Those who like the computation builder don’t have to miss out!

para {
  let! (pips : ParaValue[]) = ParaValue.getAll "ship" shipsObj
  let! (ships : (string * int)[]) = ParaValue.reduce parseShip pips
  for (name, strength) in (Array.sortByDescending snd ships) do
    printfn "Ship: %s. Strength: %d" name strength
} |> function Error(err) -> printfn "%s" err | _ -> ()

But why the different functions?

collect vs getAll: Both accept a ParaValue and look for a properties of a certain key, but collect will also work on ParaValue.Array by iterating over each element looking for the key. collect returns a ParaValue.Array, which allows subsequent calls to be chained together:

// Will return Ok [| "bessie"; "doris" "betsy" |]
ParaValue.collect "ship" obj
|> ParaValue.collect "name"
|> ParaValue.flatMap ParaValue.asString

Defined in the operator module there is the / operator that will delegates to ParaValue.collect. For those that are familiar with xpath, this should appear similar

obj / "ship" / "name" |> ParaValue.flatMap ParaValue.asString
obj / "ship" / "name" |> flatMap asString

Going back to the commputation builder vs the pipeline method, another difference is the function that parseShip is passed to. The computation expression only works with arrays of ParaValue whereas like collect, the pipeline method operates on the values of Records, and can map singular values like ParaValue.String, etc.

Knowing which one to use is sometimes only a matter of taste.

Optional Data

Not all objects of a given instance will have the exact same property keys. Some may only have a limited subset of the properties wanted.

In our ship example, we’ll have an optional property, patrol, that denotes if a ship is on patrol. If absent, the ship is assumed to not be on patrol.

let patrolData = """
  ship={
    name=bessie
    strength=22
    patrol=yes
  }
  ship={
    name=doris
    strength=40
  }
  ship={
    name=betsy
    strength=10
    patrol=yes
  }
"""

// Let's define a common function to parse each ship with patrol
let parseShip2 (ship : ParaValue) = para {
  let! name = ship?name >>= asString
  let! strength = ship?strength >>= asInteger
  let! (patrolVal : ParaValue option) = ParaValue.tryGet "patrol" ship

  // Try converting the potential value to a boolean, if not there
  // then assume the ship is not on patrol.
  let! patrol = patrolVal |> ParaResult.defaultOpt asBool false
  return name, strength, patrol
}

para {
  let obj = ParaValue.Parse patrolData
  let! (pips : ParaValue[]) = ParaValue.getAll "ship" obj
  let! (ships : (string * int * bool)[]) = ParaValue.reduce parseShip2 pips

  // Take the ship name and strength of the ships that are on patrol
  let shipsOnPatrol =
    ships
    |> Array.filter (fun (_, _, patrol) -> patrol)
    |> Array.map (fun (key, strength, patrol) -> (key, strength))

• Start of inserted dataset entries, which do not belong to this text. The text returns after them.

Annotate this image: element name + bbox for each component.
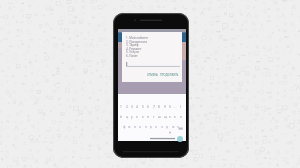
staticText: ш (158, 115, 161, 119)
staticText: 9 (164, 105, 166, 109)
staticText: - (174, 105, 176, 109)
staticText: й (120, 115, 122, 119)
staticText: 4 (136, 105, 138, 109)
button[interactable]: 2 (125, 105, 130, 109)
staticText: 3 (131, 105, 133, 109)
staticText: ПРОДОЛЖИТЬ (160, 73, 179, 77)
staticText: к (136, 115, 138, 119)
button[interactable] (126, 61, 180, 68)
button[interactable]: н (146, 115, 151, 119)
staticText: 4. Роуминг (126, 47, 142, 51)
button[interactable]: у (130, 115, 135, 119)
button[interactable]: 4. Роуминг (126, 47, 176, 51)
staticText: 6 (147, 105, 149, 109)
button[interactable]: ж (171, 125, 176, 129)
staticText: ы (128, 125, 131, 129)
button[interactable]: 8 (157, 105, 162, 109)
staticText: 1 (120, 105, 122, 109)
button[interactable]: д (165, 125, 170, 129)
staticText: л (161, 125, 163, 129)
staticText: щ (164, 115, 167, 119)
button[interactable]: е (141, 115, 146, 119)
button[interactable]: э (176, 125, 181, 129)
button[interactable]: / (179, 105, 184, 109)
button[interactable]: ш (157, 115, 162, 119)
staticText: в (134, 125, 136, 129)
button[interactable]: 2. Предоплата (126, 40, 176, 44)
staticText: а (139, 125, 141, 129)
button[interactable]: 3. Тариф (126, 43, 176, 47)
staticText: п (145, 125, 147, 129)
button[interactable]: 9 (163, 105, 168, 109)
staticText: 8 (158, 105, 160, 109)
staticText: о (155, 125, 157, 129)
button[interactable]: в (133, 125, 138, 129)
button[interactable]: Enter (177, 136, 183, 142)
button[interactable]: 6. Пакет (126, 54, 176, 58)
button[interactable]: 7 (152, 105, 157, 109)
staticText: з (169, 115, 171, 119)
button[interactable]: п (144, 125, 149, 129)
staticText: ъ (180, 115, 182, 119)
staticText: 2 (126, 105, 128, 109)
staticText: 5. Услуги (126, 50, 139, 54)
staticText: 1. Мой кабинет (126, 36, 149, 40)
staticText: ОТМЕНА (147, 73, 158, 77)
button[interactable]: 5 (141, 105, 146, 109)
button[interactable]: ф (122, 125, 127, 129)
staticText: е (142, 115, 144, 119)
button[interactable]: л (160, 125, 165, 129)
staticText: г (153, 115, 155, 119)
staticText: х (174, 115, 176, 119)
button[interactable]: х (173, 115, 178, 119)
button[interactable]: ПРОДОЛЖИТЬ (160, 73, 179, 77)
staticText: д (166, 125, 168, 129)
button[interactable]: к (135, 115, 140, 119)
button[interactable]: о (154, 125, 159, 129)
button[interactable]: 0 (168, 105, 173, 109)
button[interactable]: ОТМЕНА (147, 73, 158, 77)
button[interactable]: ы (127, 125, 132, 129)
button[interactable]: г (152, 115, 157, 119)
staticText: 7 (153, 105, 155, 109)
button[interactable]: ц (125, 115, 130, 119)
staticText: / (180, 105, 182, 109)
button[interactable]: ъ (179, 115, 184, 119)
staticText: 5 (142, 105, 144, 109)
button[interactable]: 1. Мой кабинет (126, 36, 176, 40)
button[interactable]: з (168, 115, 173, 119)
button[interactable]: щ (163, 115, 168, 119)
staticText: ф (123, 125, 126, 129)
button[interactable]: 3 (130, 105, 135, 109)
staticText: ц (126, 115, 128, 119)
staticText: э (177, 125, 179, 129)
button[interactable]: 6 (146, 105, 151, 109)
button[interactable]: й (119, 115, 124, 119)
staticText: р (150, 125, 152, 129)
staticText: 3. Тариф (126, 43, 139, 47)
button[interactable]: - (173, 105, 178, 109)
staticText: 2. Предоплата (126, 40, 147, 44)
staticText: н (147, 115, 149, 119)
button[interactable]: 4 (135, 105, 140, 109)
button[interactable]: 5. Услуги (126, 50, 176, 54)
staticText: 6. Пакет (126, 54, 138, 58)
button[interactable]: а (138, 125, 143, 129)
staticText: ж (172, 125, 175, 129)
staticText: у (131, 115, 133, 119)
button[interactable]: 1 (119, 105, 124, 109)
staticText: 0 (169, 105, 171, 109)
button[interactable]: р (149, 125, 154, 129)
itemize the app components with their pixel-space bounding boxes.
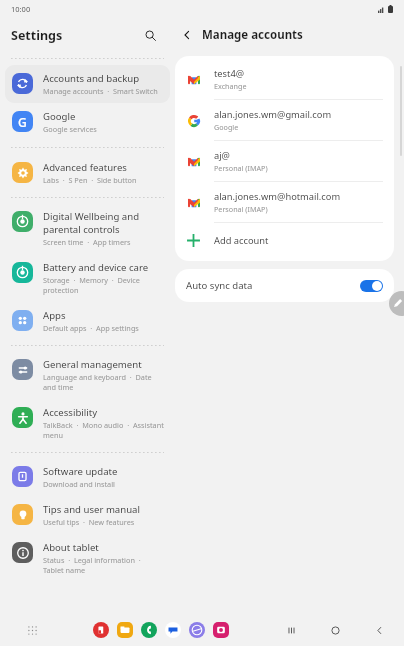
button[interactable]: Apps bbox=[5, 302, 170, 340]
staticText: Default apps · App settings bbox=[43, 323, 139, 333]
staticText: 10:00 bbox=[11, 4, 31, 14]
staticText: alan.jones.wm@hotmail.com bbox=[214, 190, 341, 203]
button[interactable]: Search bbox=[139, 24, 161, 46]
button[interactable]: Back bbox=[368, 619, 390, 641]
staticText: Google bbox=[43, 110, 76, 123]
button[interactable]: App bbox=[213, 622, 229, 638]
staticText: About tablet bbox=[43, 541, 99, 554]
staticText: Useful tips · New features bbox=[43, 517, 135, 527]
staticText: Status · Legal information · Tablet name bbox=[43, 555, 164, 575]
staticText: Manage accounts bbox=[202, 27, 303, 43]
staticText: Battery and device care bbox=[43, 261, 149, 274]
button[interactable]: G bbox=[5, 103, 170, 141]
button[interactable]: test4@ bbox=[175, 59, 394, 99]
staticText: Google bbox=[214, 122, 239, 132]
button[interactable]: Accessibility bbox=[5, 399, 170, 447]
button[interactable]: Edit bbox=[389, 291, 404, 316]
button[interactable]: Advanced features bbox=[5, 154, 170, 192]
button[interactable]: App bbox=[165, 622, 181, 638]
button[interactable]: alan.jones.wm@gmail.com bbox=[175, 100, 394, 140]
staticText: Google services bbox=[43, 124, 97, 134]
button[interactable]: All apps bbox=[22, 620, 42, 640]
button[interactable]: General management bbox=[5, 351, 170, 399]
staticText: Accessibility bbox=[43, 406, 98, 419]
staticText: G bbox=[18, 114, 27, 130]
staticText: Storage · Memory · Device protection bbox=[43, 275, 164, 295]
staticText: Personal (IMAP) bbox=[214, 204, 268, 214]
staticText: Download and install bbox=[43, 479, 115, 489]
button[interactable]: Accounts and backup bbox=[5, 65, 170, 103]
button[interactable]: alan.jones.wm@hotmail.com bbox=[175, 182, 394, 222]
staticText: alan.jones.wm@gmail.com bbox=[214, 108, 332, 121]
staticText: test4@ bbox=[214, 67, 245, 80]
staticText: Personal (IMAP) bbox=[214, 163, 268, 173]
button[interactable]: About tablet bbox=[5, 534, 170, 582]
staticText: Accounts and backup bbox=[43, 72, 140, 85]
button[interactable]: Back bbox=[175, 23, 199, 47]
button[interactable]: Digital Wellbeing and parental controls bbox=[5, 203, 170, 254]
staticText: aj@ bbox=[214, 149, 230, 162]
staticText: Apps bbox=[43, 309, 66, 322]
button[interactable]: Software update bbox=[5, 458, 170, 496]
staticText: Add account bbox=[214, 234, 269, 247]
staticText: Software update bbox=[43, 465, 118, 478]
button[interactable]: Battery and device care bbox=[5, 254, 170, 302]
button[interactable]: App bbox=[189, 622, 205, 638]
button[interactable]: Tips and user manual bbox=[5, 496, 170, 534]
staticText: Manage accounts · Smart Switch bbox=[43, 86, 158, 96]
button[interactable]: App bbox=[141, 622, 157, 638]
staticText: Exchange bbox=[214, 81, 247, 91]
staticText: Auto sync data bbox=[186, 279, 360, 292]
staticText: Settings bbox=[11, 27, 63, 44]
staticText: Language and keyboard · Date and time bbox=[43, 372, 164, 392]
staticText: Advanced features bbox=[43, 161, 127, 174]
staticText: Tips and user manual bbox=[43, 503, 140, 516]
staticText: Digital Wellbeing and parental controls bbox=[43, 210, 164, 236]
staticText: TalkBack · Mono audio · Assistant menu bbox=[43, 420, 164, 440]
button[interactable]: Add account bbox=[175, 223, 394, 258]
button[interactable]: Auto sync data bbox=[175, 269, 394, 302]
button[interactable]: Home bbox=[324, 619, 346, 641]
staticText: General management bbox=[43, 358, 142, 371]
button[interactable]: App bbox=[117, 622, 133, 638]
staticText: Labs · S Pen · Side button bbox=[43, 175, 137, 185]
button[interactable]: aj@ bbox=[175, 141, 394, 181]
button[interactable]: App bbox=[93, 622, 109, 638]
staticText: Screen time · App timers bbox=[43, 237, 131, 247]
button[interactable]: Recents bbox=[280, 619, 302, 641]
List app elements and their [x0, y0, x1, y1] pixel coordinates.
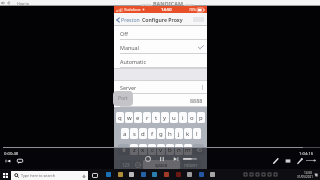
staticText: o	[190, 114, 194, 122]
button[interactable]: Tray icon	[272, 169, 278, 180]
button[interactable]: q	[116, 112, 124, 123]
button[interactable]: How to	[17, 0, 316, 6]
button[interactable]: v	[157, 144, 165, 155]
button[interactable]: Shift	[118, 144, 129, 155]
button[interactable]: Next	[172, 155, 180, 163]
button[interactable]: Reload	[7, 1, 11, 5]
button[interactable]: Switch language	[133, 160, 142, 169]
button[interactable]: Mail	[137, 169, 149, 180]
button[interactable]: n	[175, 144, 183, 155]
button[interactable]: Automatic	[114, 54, 207, 68]
button[interactable]: Tray icon	[248, 169, 254, 180]
staticText: w	[127, 114, 132, 122]
button[interactable]: Tray icon	[266, 169, 272, 180]
button[interactable]: Pause	[158, 155, 166, 163]
button[interactable]: File Explorer	[114, 169, 126, 180]
staticText: Configure Proxy	[142, 16, 183, 23]
staticText: i	[182, 114, 184, 122]
staticText: y	[163, 114, 167, 122]
button[interactable]: b	[166, 144, 174, 155]
button[interactable]: return	[181, 160, 201, 169]
button[interactable]: d	[139, 128, 147, 139]
staticText: Type here to search	[21, 173, 55, 178]
button[interactable]: space	[143, 160, 180, 169]
button[interactable]: Preston	[114, 16, 140, 23]
button[interactable]: Tray icon	[260, 169, 266, 180]
staticText: Automatic	[120, 58, 146, 65]
button[interactable]: Acrobat	[160, 169, 172, 180]
staticText: 0:00:48	[4, 151, 19, 157]
staticText: b	[168, 146, 172, 154]
button[interactable]: App	[172, 169, 184, 180]
button[interactable]: y	[161, 112, 169, 123]
button[interactable]: Notes	[284, 157, 291, 164]
button[interactable]: Microsoft Store	[125, 169, 137, 180]
staticText: p	[199, 114, 203, 122]
button[interactable]: z	[130, 144, 138, 155]
button[interactable]: Microsoft Edge	[102, 169, 114, 180]
button[interactable]: Port	[114, 94, 207, 107]
staticText: j	[178, 130, 180, 138]
staticText: k	[186, 130, 190, 138]
button[interactable]: Skype	[148, 169, 160, 180]
button[interactable]: o	[188, 112, 196, 123]
button[interactable]: e	[134, 112, 142, 123]
button[interactable]: Server	[114, 81, 207, 94]
button[interactable]: a	[121, 128, 129, 139]
button[interactable]: w	[125, 112, 133, 123]
button[interactable]: Tray icon	[242, 169, 248, 180]
staticText: 123	[122, 162, 130, 168]
button[interactable]: Draw	[272, 157, 279, 164]
staticText: Port	[120, 97, 131, 104]
staticText: h	[168, 130, 172, 138]
button[interactable]: s	[130, 128, 138, 139]
button[interactable]: Back	[1, 1, 5, 5]
button[interactable]: Loop	[144, 155, 152, 163]
button[interactable]: x	[139, 144, 147, 155]
button[interactable]: t	[152, 112, 160, 123]
button[interactable]: f	[148, 128, 156, 139]
button[interactable]: i	[179, 112, 187, 123]
button[interactable]: Off	[114, 26, 207, 40]
button[interactable]: Tray icon	[254, 169, 260, 180]
staticText: 14:50	[161, 7, 172, 13]
button[interactable]: App	[195, 169, 207, 180]
staticText: 14:50	[304, 171, 313, 175]
button[interactable]: r	[143, 112, 151, 123]
button[interactable]: Notifications	[313, 172, 319, 178]
staticText: Vodafone	[124, 7, 141, 12]
button[interactable]: c	[148, 144, 156, 155]
button[interactable]: g	[157, 128, 165, 139]
staticText: Port	[118, 95, 128, 102]
staticText: www.	[141, 2, 153, 7]
staticText: x	[141, 146, 145, 154]
button[interactable]: Manual	[114, 40, 207, 54]
button[interactable]: 123	[120, 160, 132, 169]
staticText: s	[133, 130, 136, 138]
staticText: z	[133, 146, 136, 154]
button[interactable]: Settings	[296, 157, 303, 164]
button[interactable]: m	[184, 144, 192, 155]
staticText: .com	[184, 2, 194, 7]
button[interactable]: Task view	[90, 170, 99, 180]
staticText: 1:04:16	[299, 151, 314, 157]
button[interactable]: Volume	[181, 155, 199, 163]
staticText: r	[146, 114, 149, 122]
button[interactable]: App	[183, 169, 195, 180]
button[interactable]: Volume	[306, 157, 316, 164]
button[interactable]: Previous	[4, 157, 11, 164]
button[interactable]: Type here to search	[11, 171, 88, 180]
staticText: v	[159, 146, 163, 154]
button[interactable]: p	[197, 112, 205, 123]
button[interactable]: Start	[1, 170, 10, 180]
button[interactable]: App	[206, 169, 218, 180]
button[interactable]: j	[175, 128, 183, 139]
button[interactable]: Backspace	[193, 144, 204, 155]
button[interactable]: Subtitles	[16, 157, 23, 164]
button[interactable]: u	[170, 112, 178, 123]
staticText: d	[141, 130, 145, 138]
button[interactable]: l	[193, 128, 201, 139]
button[interactable]: h	[166, 128, 174, 139]
button[interactable]: k	[184, 128, 192, 139]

  for (name, strength) in (Array.sortByDescending snd shipsOnPatrol) do
    printfn "Ship: %s. Strength: %d" name strength
} |> function Error(err) -> printfn "%s" err | _ -> ()

Finding Optional Data

Knowing the data is the first step to any type of analysis. This is made difficult when there can be thousands of objects, each one having a subset of the properties available. findOptional fixes this problem by dissecting a list of supposedly similar objects and returning the properties that it knows are always present and the ones that are optional.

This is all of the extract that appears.